同時に俺の背中に寄り添う南雲。俺の近くにいれば安心だと思ったのか。
背中にかすかに触れる二つの膨らみに、俺の理性も危険極まりないんだぜ!
てかどれだけ近づいてんの?
「古川……」
南雲らしからぬか弱い声。……やっぱりずるい。
そうとう怖がっているようだ。

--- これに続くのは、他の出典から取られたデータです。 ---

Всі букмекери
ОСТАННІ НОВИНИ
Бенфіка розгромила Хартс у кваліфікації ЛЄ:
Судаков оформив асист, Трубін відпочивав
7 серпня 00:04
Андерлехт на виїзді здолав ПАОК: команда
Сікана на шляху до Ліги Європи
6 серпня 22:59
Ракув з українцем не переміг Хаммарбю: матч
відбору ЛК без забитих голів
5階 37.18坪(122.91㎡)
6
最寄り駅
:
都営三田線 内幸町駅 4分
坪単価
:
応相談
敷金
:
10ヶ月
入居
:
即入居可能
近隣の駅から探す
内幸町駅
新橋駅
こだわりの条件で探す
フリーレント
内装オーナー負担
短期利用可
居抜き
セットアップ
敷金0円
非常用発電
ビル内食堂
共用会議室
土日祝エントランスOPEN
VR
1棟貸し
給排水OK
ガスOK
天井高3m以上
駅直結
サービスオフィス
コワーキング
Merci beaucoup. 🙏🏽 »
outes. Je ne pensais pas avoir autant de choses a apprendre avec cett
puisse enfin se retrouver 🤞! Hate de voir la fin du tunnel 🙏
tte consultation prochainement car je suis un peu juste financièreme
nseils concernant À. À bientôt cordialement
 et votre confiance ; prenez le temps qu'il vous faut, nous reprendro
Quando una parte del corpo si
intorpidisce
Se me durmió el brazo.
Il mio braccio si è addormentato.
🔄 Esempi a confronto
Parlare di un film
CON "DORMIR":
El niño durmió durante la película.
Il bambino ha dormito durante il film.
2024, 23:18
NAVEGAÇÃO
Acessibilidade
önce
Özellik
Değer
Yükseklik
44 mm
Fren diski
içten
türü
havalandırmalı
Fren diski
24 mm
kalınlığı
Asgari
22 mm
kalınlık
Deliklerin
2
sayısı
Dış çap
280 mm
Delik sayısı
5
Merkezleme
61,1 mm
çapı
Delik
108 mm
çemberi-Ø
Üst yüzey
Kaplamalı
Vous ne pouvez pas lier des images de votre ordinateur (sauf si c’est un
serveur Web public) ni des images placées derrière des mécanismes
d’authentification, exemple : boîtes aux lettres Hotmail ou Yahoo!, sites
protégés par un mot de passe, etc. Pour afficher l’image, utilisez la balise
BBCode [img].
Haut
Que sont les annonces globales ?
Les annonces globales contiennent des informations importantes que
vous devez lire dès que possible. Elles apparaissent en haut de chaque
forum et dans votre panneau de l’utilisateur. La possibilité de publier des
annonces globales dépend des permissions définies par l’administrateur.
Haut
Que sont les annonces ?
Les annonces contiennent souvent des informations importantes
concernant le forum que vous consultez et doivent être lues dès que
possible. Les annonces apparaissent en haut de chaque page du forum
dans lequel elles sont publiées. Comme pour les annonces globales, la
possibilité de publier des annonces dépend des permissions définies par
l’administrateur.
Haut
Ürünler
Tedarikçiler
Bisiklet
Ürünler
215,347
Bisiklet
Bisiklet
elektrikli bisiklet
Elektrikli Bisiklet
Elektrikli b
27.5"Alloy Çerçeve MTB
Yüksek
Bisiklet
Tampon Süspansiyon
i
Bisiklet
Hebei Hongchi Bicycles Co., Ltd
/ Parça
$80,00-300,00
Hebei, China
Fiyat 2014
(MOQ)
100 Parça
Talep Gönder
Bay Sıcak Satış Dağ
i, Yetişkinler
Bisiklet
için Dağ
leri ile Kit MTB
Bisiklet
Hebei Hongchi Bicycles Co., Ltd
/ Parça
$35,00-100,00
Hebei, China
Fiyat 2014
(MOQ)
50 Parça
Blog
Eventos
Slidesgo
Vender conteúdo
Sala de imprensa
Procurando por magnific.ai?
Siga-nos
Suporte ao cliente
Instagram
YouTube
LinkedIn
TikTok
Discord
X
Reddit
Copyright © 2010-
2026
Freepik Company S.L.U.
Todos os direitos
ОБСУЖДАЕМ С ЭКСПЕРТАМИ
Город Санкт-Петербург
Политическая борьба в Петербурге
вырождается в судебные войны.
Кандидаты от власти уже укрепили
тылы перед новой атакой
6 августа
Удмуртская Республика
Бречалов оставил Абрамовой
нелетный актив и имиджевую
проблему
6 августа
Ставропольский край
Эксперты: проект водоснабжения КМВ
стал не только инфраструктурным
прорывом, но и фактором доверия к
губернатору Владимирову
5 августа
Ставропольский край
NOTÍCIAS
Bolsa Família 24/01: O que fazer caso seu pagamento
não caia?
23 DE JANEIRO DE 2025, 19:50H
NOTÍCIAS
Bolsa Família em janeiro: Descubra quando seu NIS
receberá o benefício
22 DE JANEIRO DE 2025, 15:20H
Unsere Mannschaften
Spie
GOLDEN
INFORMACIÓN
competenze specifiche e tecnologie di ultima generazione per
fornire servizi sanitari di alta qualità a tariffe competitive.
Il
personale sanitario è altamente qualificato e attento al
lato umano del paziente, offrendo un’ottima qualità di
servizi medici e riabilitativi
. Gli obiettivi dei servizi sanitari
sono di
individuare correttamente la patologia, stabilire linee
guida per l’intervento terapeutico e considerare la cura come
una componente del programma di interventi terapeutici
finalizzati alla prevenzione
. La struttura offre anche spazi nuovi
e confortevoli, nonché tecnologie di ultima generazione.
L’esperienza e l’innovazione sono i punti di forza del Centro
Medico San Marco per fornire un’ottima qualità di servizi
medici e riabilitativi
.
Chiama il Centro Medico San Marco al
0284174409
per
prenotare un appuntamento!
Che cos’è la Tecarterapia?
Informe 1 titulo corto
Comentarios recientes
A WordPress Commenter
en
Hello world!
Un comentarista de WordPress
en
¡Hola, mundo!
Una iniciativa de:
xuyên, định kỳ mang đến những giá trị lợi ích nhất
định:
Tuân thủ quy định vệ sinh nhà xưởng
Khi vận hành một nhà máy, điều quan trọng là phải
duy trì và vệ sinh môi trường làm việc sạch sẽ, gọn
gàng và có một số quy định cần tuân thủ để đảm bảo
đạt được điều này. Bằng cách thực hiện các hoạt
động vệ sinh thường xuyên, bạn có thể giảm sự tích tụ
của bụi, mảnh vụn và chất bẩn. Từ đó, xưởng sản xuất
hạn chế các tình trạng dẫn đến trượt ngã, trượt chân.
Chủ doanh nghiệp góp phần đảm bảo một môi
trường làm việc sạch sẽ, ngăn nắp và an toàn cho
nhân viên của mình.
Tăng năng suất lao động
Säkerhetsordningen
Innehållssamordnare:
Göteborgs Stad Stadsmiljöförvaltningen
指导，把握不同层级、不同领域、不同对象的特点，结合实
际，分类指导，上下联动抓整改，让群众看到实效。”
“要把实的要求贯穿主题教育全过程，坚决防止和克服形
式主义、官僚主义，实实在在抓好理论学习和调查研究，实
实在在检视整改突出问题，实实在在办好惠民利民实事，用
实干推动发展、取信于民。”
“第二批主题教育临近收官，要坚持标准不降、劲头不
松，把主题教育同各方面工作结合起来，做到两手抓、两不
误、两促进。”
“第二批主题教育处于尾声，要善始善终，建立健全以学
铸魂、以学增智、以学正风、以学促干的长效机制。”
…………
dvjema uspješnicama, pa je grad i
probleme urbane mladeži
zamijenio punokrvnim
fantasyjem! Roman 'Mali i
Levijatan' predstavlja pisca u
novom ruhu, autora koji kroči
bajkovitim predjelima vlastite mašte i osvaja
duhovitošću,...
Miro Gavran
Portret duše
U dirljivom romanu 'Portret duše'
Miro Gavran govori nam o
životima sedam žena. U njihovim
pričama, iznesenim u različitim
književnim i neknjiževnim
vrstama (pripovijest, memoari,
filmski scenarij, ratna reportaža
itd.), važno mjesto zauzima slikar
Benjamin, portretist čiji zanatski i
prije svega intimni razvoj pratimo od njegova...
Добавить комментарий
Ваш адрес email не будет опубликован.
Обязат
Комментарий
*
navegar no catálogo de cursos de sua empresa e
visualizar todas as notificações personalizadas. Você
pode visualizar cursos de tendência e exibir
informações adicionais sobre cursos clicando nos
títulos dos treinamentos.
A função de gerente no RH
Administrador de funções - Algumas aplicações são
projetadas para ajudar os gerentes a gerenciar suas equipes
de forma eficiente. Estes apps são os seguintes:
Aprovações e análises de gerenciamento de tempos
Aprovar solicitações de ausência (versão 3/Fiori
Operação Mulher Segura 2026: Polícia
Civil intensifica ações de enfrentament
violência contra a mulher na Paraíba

やっぱり日本語がわかるぶん、変に冷静に怖いのだろう。
「安心しとけ。なんならもう少しくっついて」
「…………」
背中の感触が離れた気がする。
まあ、それはいい。まずは目の前の野郎どもの対応だ。
「とりあえずおしおきだな」
(エルフの女の人を傷つけずに、男だけを無力化できるか?)
『余裕よ! アタシがあいつらの体内の水分操ってあげる』
今なんて言った?
相手の身体の中の水分を操るって?
何それえぐい。
『アタシも実体化していい?』
ミズキがルンルンで話しかけてくる。謎にヤル気だ。
(俺の魔力には余裕があるのか?)
『ぜんぜん大丈夫よ。さっきたっぷり吸収したじゃない』
なんなら今からでもまた吸えばいいとか。
なるほど。
俺の納得を待たずに、ミズキが顕現した。
また20cmくらいなのかと思っていたら違った。
普通に俺と同じくらいの身長の美女が立っていた。
やっぱり半透明だが、羽はない。長く青い髪に青色に輝く瞳。誰がどう見ても美人にしか見えないが、その表情はちょっとやんちゃな感じに笑っている。ワンピースのような光る布をまとっている。
「やっとこうして会えたわね!」
ミズキであろうその美女は、顕現するなり俺に抱きついてきた。
「おおっ?」
残念なのは温度も感触もないこと。ぶつかったような感覚はあるのだが、具体的な感触が伴わない。
「ちぇっ、接触はできないか……」
残念そうに離れるミズキ。俺もちょっと残念だ。
「な、何あいつ……」
背後の南雲が驚いている。
さっきのミザリーよりはるかに大きくて、普通に人間のサイズだ。それで半透明なのでイメージ的には妖精とかよりは幽霊っぽい感じに見えないこともない。怒られそうなので言わないけども。
「俺の頭の中にいた友達」
「何それ」
「何なんだろな?」
俺もわからん。
さて、ミズキが顕現してくれたわけだけど、確かに体内にあったエネルギー的なものが心なし減っている。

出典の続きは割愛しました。